> _YOUR OBJECTIVE_
Go through the listing below and say how many lines contain "Niveau"; write nothing but the number.

Segment Open

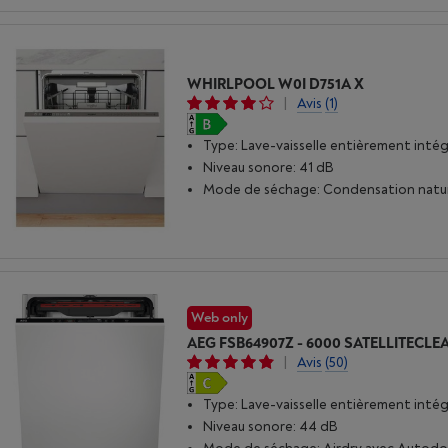
WHIRLPOOL W0I D751A X
|
Avis
(1)
Type: Lave-vaisselle entièrement inté
Niveau sonore: 41 dB
Mode de séchage: Condensation natur
Web only
AEG FSB64907Z - 6000 SATELLITECLE
|
Avis
(50)
Type: Lave-vaisselle entièrement inté
Niveau sonore: 44 dB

Segment Closed

> _SOLUTION FOR THIS PROBLEM_
2